Version-Release number of selected component (if applicable):
ceph version 17.2.6-76.el9cp (7d277f1e8500eb73e50260771e11b7bd7d6f34af) quincy (stable)

How reproducible:
3/3 times for pools creation on same cluster

Steps to Reproduce:
1. Deploy RHCS cluster, with all the services.
2. FOr some OSDs, remove the existing device class and set 'ssd' as the device class
ceph osd crush set-device-class ssd 12
ceph osd crush rm-device-class 12

3. Create pools post this operation. PGs are not being autoscaled to desired levels, even after IOs.

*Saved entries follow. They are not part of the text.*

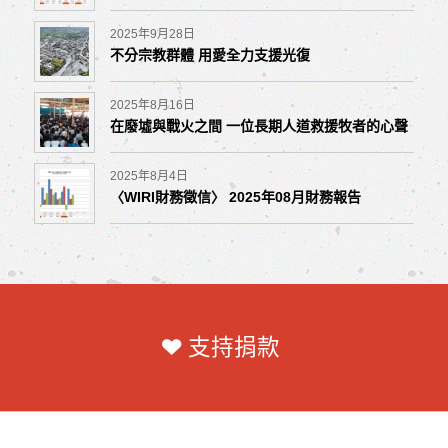
2025年9月28日
不分宗教群體 用愛全力支援光復
2025年8月16日
在廢墟與戰火之間 一位長期人道救援牧者的心聲
2025年8月4日
〈WIRI財務徵信〉 2025年08月財務報告
支持捐款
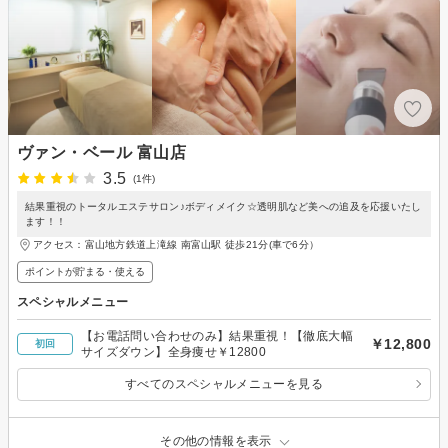
ヴァン・ベール 富山店
3.5
(1件)
結果重視のトータルエステサロン♪ボディメイク☆透明肌など美への追及を応援いたし
ます！！
アクセス：富山地方鉄道上滝線 南富山駅 徒歩21分(車で6分）
ポイントが貯まる・使える
スペシャルメニュー
【お電話問い合わせのみ】結果重視！【徹底大幅
￥12,800
初回
サイズダウン】全身痩せ￥12800
すべてのスペシャルメニューを見る
その他の情報を表示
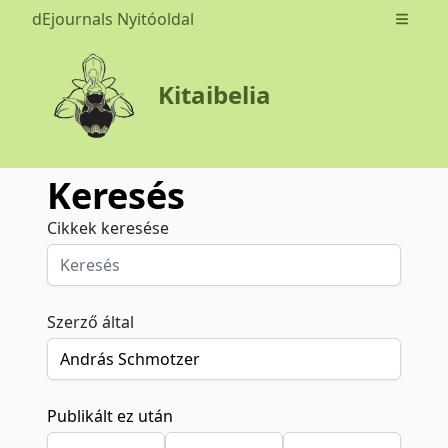
dEjournals Nyitóoldal
Open m
Kitaibelia
Keresés
Cikkek keresése
Szerző által
Publikált ez után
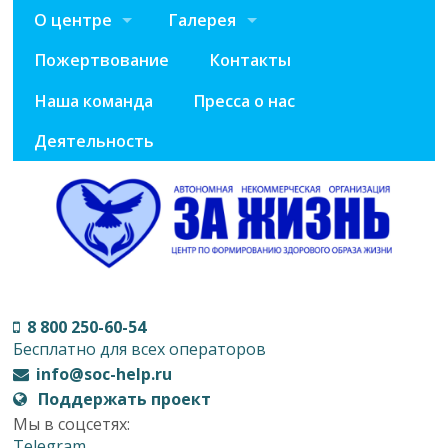
О центре
Галерея
Пожертвование
Контакты
Наша команда
Пресса о нас
Деятельность
8 800 250-60-54
Бесплатно для всех операторов
info@soc-help.ru
Поддержать проект
Мы в соцсетях:
Telegram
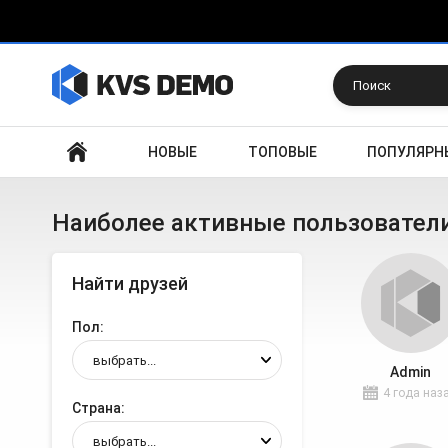
Искать
НОВЫЕ
ТОПОВЫЕ
ПОПУЛЯРН
Наиболее активные пользовател
Найти друзей
Пол
Admin
4 года наз
Страна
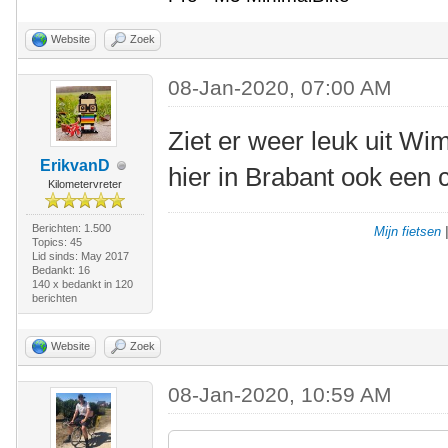
Website
Zoek
08-Jan-2020, 07:00 AM
Ziet er weer leuk uit Wim
ErikvanD
hier in Brabant ook een c
Kilometervreter
Berichten: 1.500
Mijn fietsen
Topics: 45
Lid sinds: May 2017
Bedankt: 16
140 x bedankt in 120
berichten
Website
Zoek
08-Jan-2020, 10:59 AM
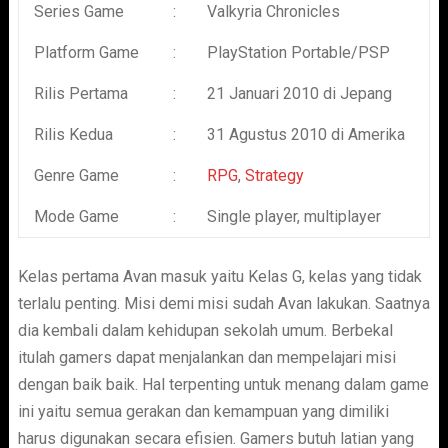
Series Game
:
Valkyria Chronicles
Platform Game
:
PlayStation Portable/PSP
Rilis Pertama
:
21 Januari 2010 di Jepang
Rilis Kedua
:
31 Agustus 2010 di Amerika
Genre Game
:
RPG
,
Strategy
Mode Game
:
Single player, multiplayer
Kelas pertama Avan masuk yaitu Kelas G, kelas yang tidak
terlalu penting. Misi demi misi sudah Avan lakukan. Saatnya
dia kembali dalam kehidupan sekolah umum. Berbekal
itulah gamers dapat menjalankan dan mempelajari misi
dengan baik baik. Hal terpenting untuk menang dalam game
ini yaitu semua gerakan dan kemampuan yang dimiliki
harus digunakan secara efisien. Gamers butuh latian yang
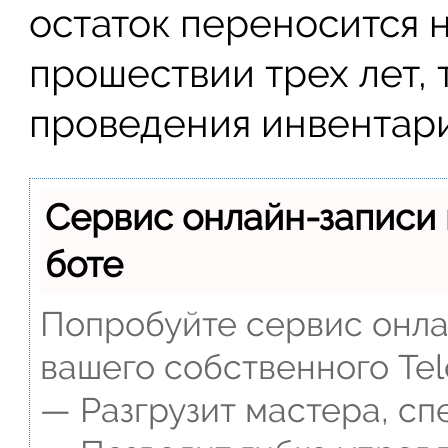
остаток переносится 
прошествии трех лет, 
проведения инвентари
Сервис онлайн-записи 
боте
Попробуйте сервис онлай
вашего собственного Tel
— Разгрузит мастера, сп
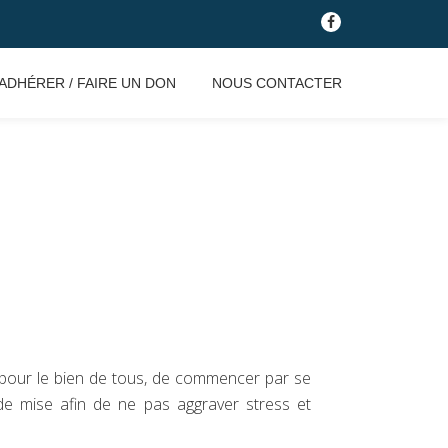
fa-
facebook
ADHÉRER / FAIRE UN DON
NOUS CONTACTER
, pour le bien de tous, de commencer par se
 de mise afin de ne pas aggraver stress et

Also, the o/p of autoscale-status is empty on the cluster. Not sure if this deserves another separate bug.
# ceph osd pool autoscale-status -f json-pretty

[]

[ceph: root@ceph-pdhiran-rnxgw8-node1-installer /]# ceph -s
  cluster:
    id:     0acee9a0-141b-11ee-b0ba-fa163eb5f775
    health: HEALTH_OK

  services:
    mon: 3 daemons, quorum ceph-pdhiran-rnxgw8-node1-installer,ceph-pdhiran-rnxgw8-node3,ceph-pdhiran-rnxgw8-node2 (age 6d)
    mgr: ceph-pdhiran-rnxgw8-node1-installer.ceobbf(active, since 6d), standbys: ceph-pdhiran-rnxgw8-node4.qpjdxs, ceph-pdhiran-rnxgw8-node2.zvsusw
    mds: 1/1 daemons up, 2 standby
    osd: 32 osds: 32 up (since 6d), 32 in (since 6d)
    rgw: 4 daemons active (4 hosts, 1 zones)

  data:
    volumes: 1/1 healthy
    pools:   11 pools, 212 pgs
    objects: 39.56k objects, 3.7 GiB
    usage:   16 GiB used, 784 GiB / 800 GiB avail
    pgs:     212 active+clean


CRUSH map on the cluster : http://pastebin.test.redhat.com/1103986 

Actual results:
PGs are not scaling up and Autoscaler command o/p is empty

Expected results:
PGs should be scaled automatically

Additional info:

Comment 2 Scott Ostapovicz 2023-07-12 12:43:38 UTC
Missed the 6.1 z1 window.  Retargeting to 6.1 z2.